Using the 475,000 figure, that would mean a little less than half of them earned at least $25,000 last year.

"And for those folks that aren't earning that much, there's unparalleled opportunity to do that," Lundberg said.

Whether it's two-thirds or one-half probably wouldn't mean much to the company's critics assembled on Wednesday, including Rep. George Miller (D-Calif.), ranking member of the House Committee on Education and the Workforce. Miller's office released a report earlier this year extrapolating that a single Walmart in Wisconsin could account for $900,000 in public assistance for the working poor; Walmart blasted the report as being based on "unrealistic scenarios."

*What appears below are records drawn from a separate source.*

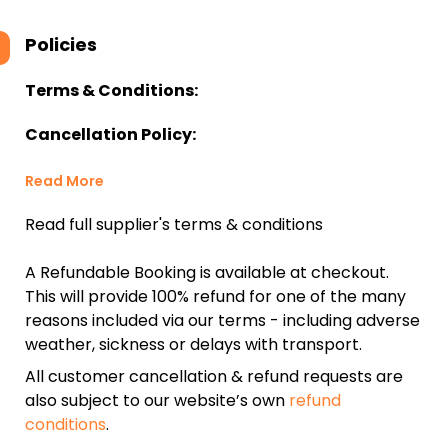
Policies
Terms & Conditions:
Cancellation Policy:
Read More
Read full supplier's terms & conditions
A Refundable Booking is available at checkout.
This will provide 100% refund for one of the many
reasons included via our terms - including adverse
weather, sickness or delays with transport.
All customer cancellation & refund requests are
also subject to our website’s own
refund
conditions
.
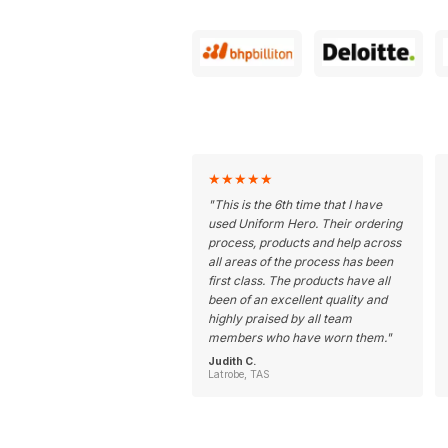
★
★
★
★
★
"
This is the 6th time that I have
used Uniform Hero. Their ordering
process, products and help across
all areas of the process has been
first class. The products have all
been of an excellent quality and
highly praised by all team
members who have worn them.
"
Judith C.
Latrobe, TAS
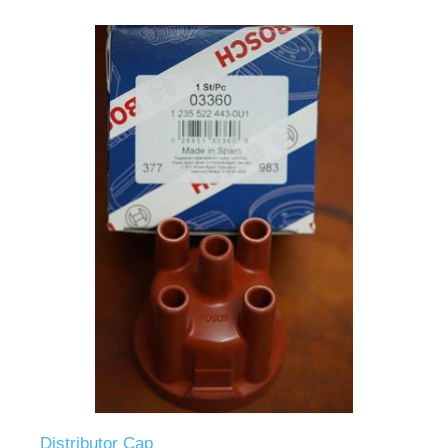
Distributor Cap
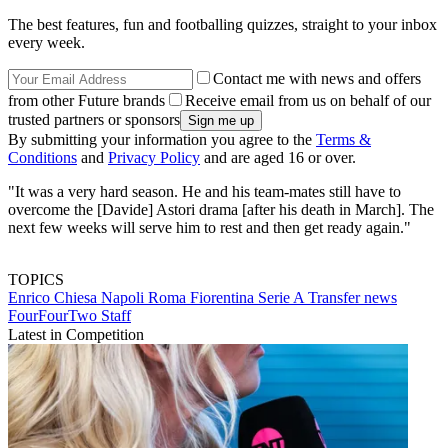
The best features, fun and footballing quizzes, straight to your inbox
every week.
Contact me with news and offers
from other Future brands
Receive email from us on behalf of our
trusted partners or sponsors
By submitting your information you agree to the
Terms &
Conditions
and
Privacy Policy
and are aged 16 or over.
"It was a very hard season. He and his team-mates still have to
overcome the [Davide] Astori drama [after his death in March]. The
next few weeks will serve him to rest and then get ready again."
TOPICS
Enrico Chiesa
Napoli
Roma
Fiorentina
Serie A
Transfer news
FourFourTwo Staff
Latest in Competition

"There are only two places that workers get their income -- they either get it from their employer, or they get it from the taxpayer, in the form of public assistance. That's basic economics," said Miller, who was joined by Reps. Jan Schakowsky (D-Ill.) and Grace Napolitano (D-Calif). "A decent wage is [the workers'] demand. A fair wage. A livable wage. I think Americans understand the power of their case. They understand it when they walk into a Walmart."

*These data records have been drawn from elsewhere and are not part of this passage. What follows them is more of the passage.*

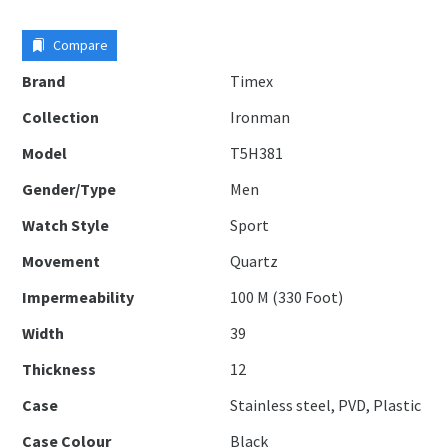
Compare
Brand
Timex
Collection
Ironman
Model
T5H381
Gender/Type
Men
Watch Style
Sport
Movement
Quartz
Impermeability
100 M (330 Foot)
Width
39
Thickness
12
Case
Stainless steel, PVD, Plastic
Case Colour
Black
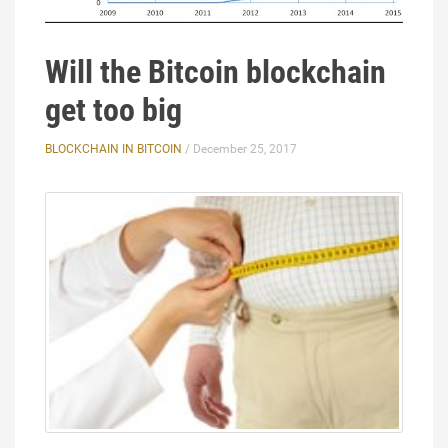
Will the Bitcoin blockchain
get too big
BLOCKCHAIN IN BITCOIN
/ December 25, 2017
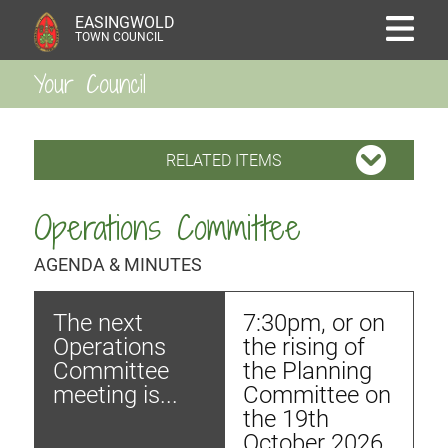
EASINGWOLD
TOWN COUNCIL
Your Council
RELATED ITEMS
Operations Committee
AGENDA & MINUTES
The next
7:30pm, or on
Operations
the rising of
Committee
the Planning
meeting is...
Committee on
the 19th
October 2026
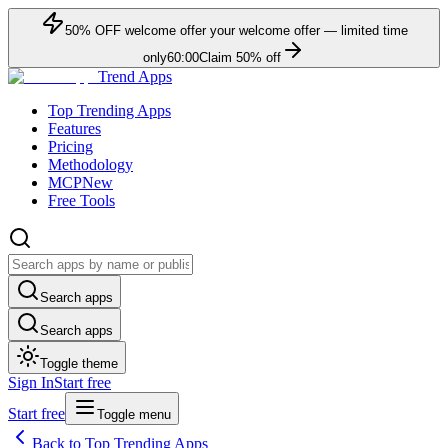
50
% OFF
welcome offer
your welcome offer — limited time
only
60:00
Claim
50
% off
Trend Apps
Top Trending Apps
Features
Pricing
Methodology
MCP
New
Free Tools
Search apps
Search apps
Toggle theme
Sign In
Start free
Start free
Toggle menu
Back to Top Trending Apps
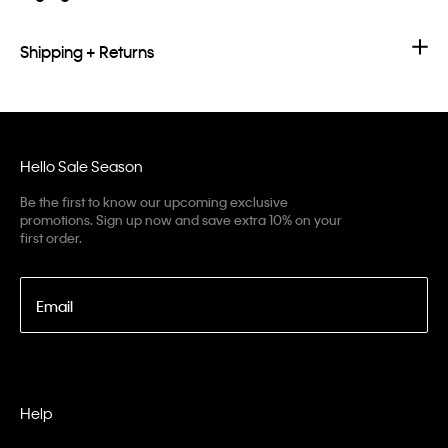
Shipping + Returns
Hello Sale Season
Be the first to know our upcoming exclusive
promotions. Sign up now and save extra 10% on your
first order.
Email
Help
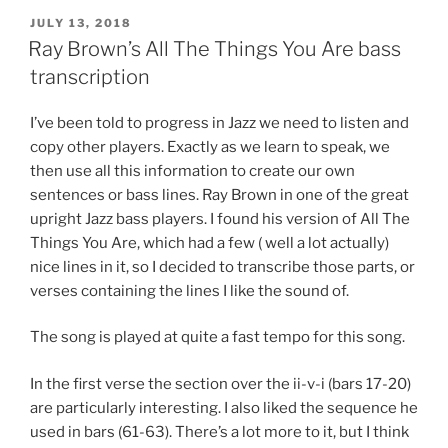
POSTED
JULY 13, 2018
ON
Ray Brown’s All The Things You Are bass
transcription
I’ve been told to progress in Jazz we need to listen and
copy other players. Exactly as we learn to speak, we
then use all this information to create our own
sentences or bass lines. Ray Brown in one of the great
upright Jazz bass players. I found his version of All The
Things You Are, which had a few ( well a lot actually)
nice lines in it, so I decided to transcribe those parts, or
verses containing the lines I like the sound of.
The song is played at quite a fast tempo for this song.
In the first verse the section over the ii-v-i (bars 17-20)
are particularly interesting. I also liked the sequence he
used in bars (61-63). There’s a lot more to it, but I think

OUR Walmart is backed by the United Food and Commercial Workers union, and the statistic on workers earning $25,000 a year will serve as a new arrow in the labor group's quiver as they pressure Walmart to boost its wage floor. Given what's already public, the number shouldn't be shocking.

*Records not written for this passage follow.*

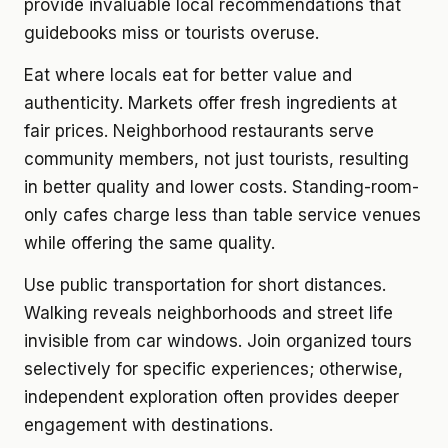
provide invaluable local recommendations that
guidebooks miss or tourists overuse.
Eat where locals eat for better value and
authenticity. Markets offer fresh ingredients at
fair prices. Neighborhood restaurants serve
community members, not just tourists, resulting
in better quality and lower costs. Standing-room-
only cafes charge less than table service venues
while offering the same quality.
Use public transportation for short distances.
Walking reveals neighborhoods and street life
invisible from car windows. Join organized tours
selectively for specific experiences; otherwise,
independent exploration often provides deeper
engagement with destinations.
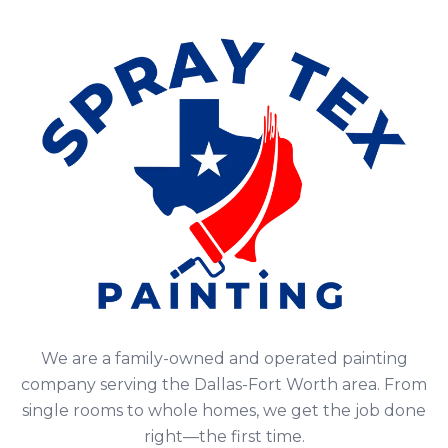
We are a family-owned and operated painting
company serving the Dallas-Fort Worth area. From
single rooms to whole homes, we get the job done
right—the first time.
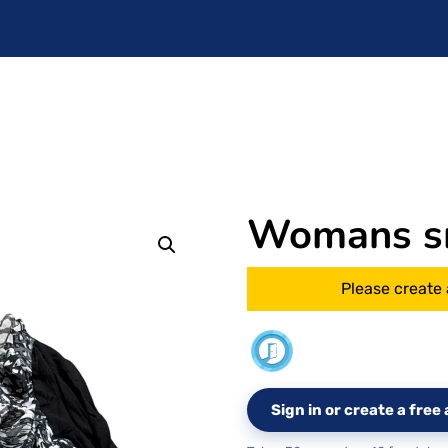
Womans s
Please create 
Sign in or create a fre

According to Walmart's website, the average wage for a full-time store worker is $12.83 per hour, which translates into a salary of about $27,000 per year. Since the workforce in that statistic includes some store managers and leaves out all of the retailer's part-time employees, it stands to reason that most of Walmart's store workers would be earning under $25,000 per year.

As HuffPost has reported before, Walmart's exclusion of part-time workers in its public wage data likely skews the average upward. The company says a "majority" of its workers are full-time but it does not disclose exactly how many, making a true average wage unknowable. The site, which is based on employee reviews of companies, pegs the average sales associate pay at $8.86 per hour, or a salary of $17,841.

According to the Bureau of Labor Statistics, the median pay for retail sales people at large in the U.S. economy was $20,990 in 2010, or $10.09 per hour.

Anthony Goytia, a Walmart store worker in California who spoke on Capitol Hill Wednesday, said he earns $9.60 per hour after working a year for the company. Given his hours, Goytia said he's on a schedule to earn about $12,000 this year. He said his family relies "off and on" upon food stamps, as well as their state-run health insurance program for the poor, and he's gone so far as to donate blood plasma and volunteer in clinical trials to make ends meet.

"No one who works at the world's largest private employer should have to rely on food stamps," Goytia said. "I make so little at Walmart I'm forced to get payday loans to pay my rent."

Like the other workers at the press conference, Goytia honed in on the fact that he earns well below a $25,000 salary at the end of the day. Earning that much, he said, would ultimately mean a "better life" than the hand-to-mouth existence he has now. By way of explanation, he said he'd just received a text from his wife notifying him that the radiator on their car just went.

"Now, when I fly back tonight to Los Angeles," Goytia said, "I have to worry about how I'm going to fix the car."